Luciano Fabro è stato uno di quegli artisti italiani che nella prima metà degli anni '60 sostituì il vuoto delle tradizionali espressioni nell'arte figurativa e nella scultura con la ricchezza di analisi critico-poetiche dell'ambiente, della natura e della storia. [...] Per quanto il termine "Arte povera" potesse rappresentare in quell'epoca la situazione dell'arte giovane in Italia, esso comprendeva tuttavia solo un aspetto parziale dell'opera di Fabro.
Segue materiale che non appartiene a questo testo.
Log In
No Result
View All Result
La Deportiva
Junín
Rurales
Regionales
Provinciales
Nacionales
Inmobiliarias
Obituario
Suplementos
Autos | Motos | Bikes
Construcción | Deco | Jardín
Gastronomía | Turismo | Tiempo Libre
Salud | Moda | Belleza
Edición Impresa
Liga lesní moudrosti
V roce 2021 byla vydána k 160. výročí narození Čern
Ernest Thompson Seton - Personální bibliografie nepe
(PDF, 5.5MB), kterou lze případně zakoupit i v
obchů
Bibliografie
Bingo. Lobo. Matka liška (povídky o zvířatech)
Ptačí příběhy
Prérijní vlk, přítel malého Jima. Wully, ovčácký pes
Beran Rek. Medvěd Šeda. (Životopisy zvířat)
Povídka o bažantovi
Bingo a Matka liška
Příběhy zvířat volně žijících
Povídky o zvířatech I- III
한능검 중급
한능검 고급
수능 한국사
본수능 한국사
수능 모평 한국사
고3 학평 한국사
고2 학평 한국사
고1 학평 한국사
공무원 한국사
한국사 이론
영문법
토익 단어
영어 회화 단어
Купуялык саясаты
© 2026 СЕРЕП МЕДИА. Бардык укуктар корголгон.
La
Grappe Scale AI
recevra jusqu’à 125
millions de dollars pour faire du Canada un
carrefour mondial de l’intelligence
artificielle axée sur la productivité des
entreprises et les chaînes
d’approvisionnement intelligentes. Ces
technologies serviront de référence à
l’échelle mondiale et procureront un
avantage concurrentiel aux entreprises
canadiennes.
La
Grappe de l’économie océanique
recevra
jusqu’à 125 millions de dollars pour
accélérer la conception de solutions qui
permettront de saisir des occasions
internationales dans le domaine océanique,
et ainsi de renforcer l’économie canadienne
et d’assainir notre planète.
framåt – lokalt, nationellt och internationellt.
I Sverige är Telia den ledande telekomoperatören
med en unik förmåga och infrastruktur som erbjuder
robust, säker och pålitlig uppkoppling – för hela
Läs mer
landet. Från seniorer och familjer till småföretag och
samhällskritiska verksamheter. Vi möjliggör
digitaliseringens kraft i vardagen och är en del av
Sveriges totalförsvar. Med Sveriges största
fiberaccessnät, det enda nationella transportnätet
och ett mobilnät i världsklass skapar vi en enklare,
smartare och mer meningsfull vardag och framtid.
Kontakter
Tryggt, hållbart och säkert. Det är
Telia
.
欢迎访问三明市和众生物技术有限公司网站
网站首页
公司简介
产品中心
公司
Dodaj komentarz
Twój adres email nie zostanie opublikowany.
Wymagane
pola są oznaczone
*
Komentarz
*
Nel suo caso il volgersi ai materiali "poveri", come il vetro, il piombo, diversi metalli, tessuti ecc., basava sul sostanziale interesse di analizzare in essi non solo l'aspetto materiale dell'attività artistica ma anche quello gnoseologico. [...]
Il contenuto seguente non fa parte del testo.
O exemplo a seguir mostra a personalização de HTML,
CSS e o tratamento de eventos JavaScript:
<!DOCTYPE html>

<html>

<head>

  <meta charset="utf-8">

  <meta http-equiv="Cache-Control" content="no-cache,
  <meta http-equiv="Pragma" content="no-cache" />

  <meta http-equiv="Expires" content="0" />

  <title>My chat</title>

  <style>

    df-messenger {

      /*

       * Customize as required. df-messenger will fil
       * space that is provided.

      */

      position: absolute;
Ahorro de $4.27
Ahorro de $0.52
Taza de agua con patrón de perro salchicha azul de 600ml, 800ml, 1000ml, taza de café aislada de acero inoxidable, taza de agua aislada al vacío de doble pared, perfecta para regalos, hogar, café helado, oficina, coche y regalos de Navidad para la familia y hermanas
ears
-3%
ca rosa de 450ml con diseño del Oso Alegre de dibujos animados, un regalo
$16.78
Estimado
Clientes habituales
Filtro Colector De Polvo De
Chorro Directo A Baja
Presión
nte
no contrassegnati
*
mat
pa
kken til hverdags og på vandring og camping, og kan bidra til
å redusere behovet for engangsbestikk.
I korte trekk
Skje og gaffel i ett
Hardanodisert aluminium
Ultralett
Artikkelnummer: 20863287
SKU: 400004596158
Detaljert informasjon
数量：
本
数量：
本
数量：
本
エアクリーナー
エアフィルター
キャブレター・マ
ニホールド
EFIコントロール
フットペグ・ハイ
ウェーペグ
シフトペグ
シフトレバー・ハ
In "Piedi", 1968-1971, si evidenzia l'interesse per il materiale e le sue qualità associative. Questi piedi irritanti, imponenti, con grandi fasce di stoffa, sono stati prodotti in vetro, bronzo e marmo in base ai progetti di Fabro ed eseguiti con grande cura. Non è facile sottrarsi all'effetto di questi piedi colossali, erculei, che ci rammentano gli estinti animali della preistoria. Il fasto dei tessuti, le qualità tattili del vetro e del marmo c'inducono a toccare, a tastare il materiale, come una scultura di Bernini.